• The Tenuous Purpose

    This Blog is built - not, as some might expect, on a flimsy whim but on a strong and single minded principle.

    That principle concerns Biscuits and their position in the world.

    We are really very keen on biscuits.
    As are many of you out there.
    We think.

    We wish to create an archive of Arrowroot, a backlog of Bourbons and a catalogue of Chocolate Fingers. Anybody can contribute an entry - or dispute somebody else's - provided they are not dull.
    Even Americans who perhaps don't really have the heritage of biscuitry that we are fortunate to have here.

    Or maybe they do and we are unaware of the full glory of the cookie.

    We realise that this whole subject is admirably and concisely dealt with by that excellent and unbeatable website A Nice Cup of Tea and a Sit Down. Our feeble efforts will be as the kicking of a gadfly in the face of their wisdom and experience but we hope that we may have a small contribution to make.

  • Biscuit Encounters on Twitter

  • The Synod of Biscuitry

    James Alexander-Sinclair of Blackpitts
    Gardener, Blogger, Journalist, Lecturer etc, etc. Much of his life is spent loafing around other people’s gardens issuing directives and generally cluttering up the place. However, like the great Mr Kipling, he does (occasionally) make exceptionally good gardens. (Although even Mr Kipling messed up a bit with the Carrot and Walnut Mini Classics.)

    Mark Diacono of Otter Farm
    He does sterling work growing many inappropriate plants in Devon. He dedicates a great deal of time and effort nurturing a plethora of plants that are (mostly) totally unsuited to our climate.
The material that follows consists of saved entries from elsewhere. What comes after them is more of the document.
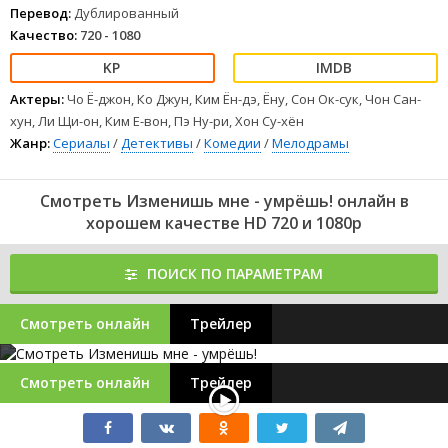
Перевод:
Дублированный
Качество:
720 - 1080
Актеры:
Чо Ё-джон, Ко Джун, Ким Ён-дэ, Ёну, Сон Ок-сук, Чон Сан-
хун, Ли Щи-он, Ким Е-вон, Пэ Ну-ри, Хон Су-хён
Жанр:
Сериалы
/
Детективы
/
Комедии
/
Мелодрамы
Смотреть Изменишь мне - умрёшь! онлайн в
хорошем качестве HD 720 и 1080p
ПОИСК ПО ПАРАМЕТРАМ
Смотреть онлайн
Трейлер
Смотреть онлайн
Трейлер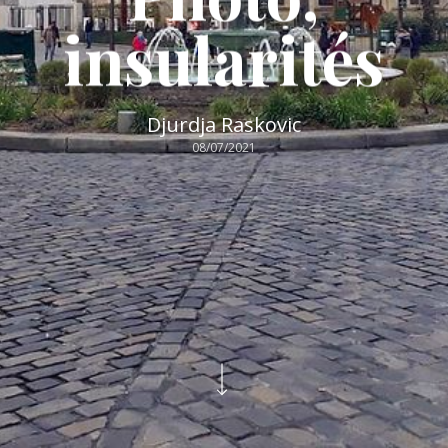
insularités
Djurdja Raskovic
08/07/2021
His is a life of such extreme eccentric dedication that to start a Blog about Biscuits seems perfectly normal. He treads gently in the footsteps of people like the great William Buckland,a professor of Geology who claimed that he could tell location by tasting the local topsoil.

We Know What We Like-Part Three (And Final) Of The Test Drive

Finishing up the taste testing of these twelve varieties of biscuits (See part one for the entire list and part two for the tasting results of the rest), finds us nearly carbohydrated out. Even dividing the packages into two groups of six, after the first or second bites of crumbly dry cookies, we never wanted to set eyes or teeth on another one of any type. However, there were some clear winners. Let us get right to the brilliant diatribe offered by testers, M, W, G and F.

7. McVitie’s Digestives-dark chocolate-tasty wheat cookies half coated in plain chocolate (UK)

M-Dry. No real taste.

W-True digestive aid. One taste and you are through eating.

G-Forget the cookie, just scrape the chocolate off.

F-Tasteless

8. Schuhmann chocolate coated spice cookies with apricot filling (Germany)

M-Apricot toe jam-same cookie as the berry filled, still not great but liked the spice cookie flavor

W-You can change the filling bit I still don’t like this biscuit

G-Bad chocolate, just wrong, I don’t like this one

F-Yuck. And I love apricots.

9. Arnott’s original chocolate coated biscuits with a chocolate cream center (Australia)

M-If you like bad milk chocolate, you will like this, however, this one gets extra points because it calls itself a biscuit. Still not a tasty biscuit, but a biscuit.

W-Dry, stale chocolate shell and wafer. Okay.

G-No! Wrong, wrong taste like a really cheap cookie.

F-I liked this one. Must be really hungry.

10. Gille Galletas de Narahjas-orange oat crisps (Sweden)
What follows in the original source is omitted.